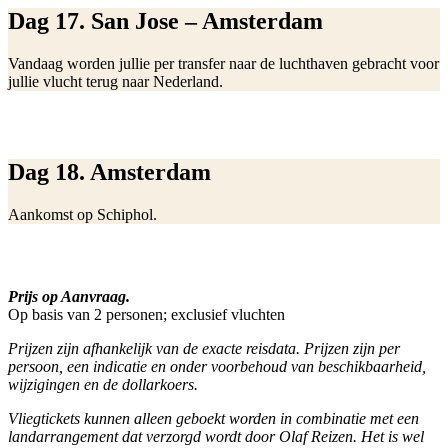
Dag 17. San Jose – Amsterdam
Vandaag worden jullie per transfer naar de luchthaven gebracht voor
jullie vlucht terug naar Nederland.
Dag 18. Amsterdam
Aankomst op Schiphol.
Prijs op Aanvraag.
Op basis van 2 personen; exclusief vluchten
Prijzen zijn afhankelijk van de exacte reisdata. Prijzen zijn per
persoon, een indicatie en onder voorbehoud van beschikbaarheid,
wijzigingen en de dollarkoers.
Vliegtickets kunnen alleen geboekt worden in combinatie met een
landarrangement dat verzorgd wordt door Olaf Reizen. Het is wel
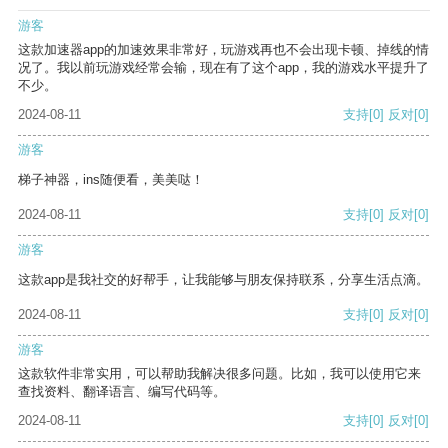
游客
这款加速器app的加速效果非常好，玩游戏再也不会出现卡顿、掉线的情
况了。我以前玩游戏经常会输，现在有了这个app，我的游戏水平提升了
不少。
2024-08-11
支持
[0]
反对
[0]
游客
梯子神器，ins随便看，美美哒！
2024-08-11
支持
[0]
反对
[0]
游客
这款app是我社交的好帮手，让我能够与朋友保持联系，分享生活点滴。
2024-08-11
支持
[0]
反对
[0]
游客
这款软件非常实用，可以帮助我解决很多问题。比如，我可以使用它来
查找资料、翻译语言、编写代码等。
2024-08-11
支持
[0]
反对
[0]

▬▬▬

To do
Looking at the records above, how many lines include "jullie"? Please give the number and nothing more.

Solution to the exercise
2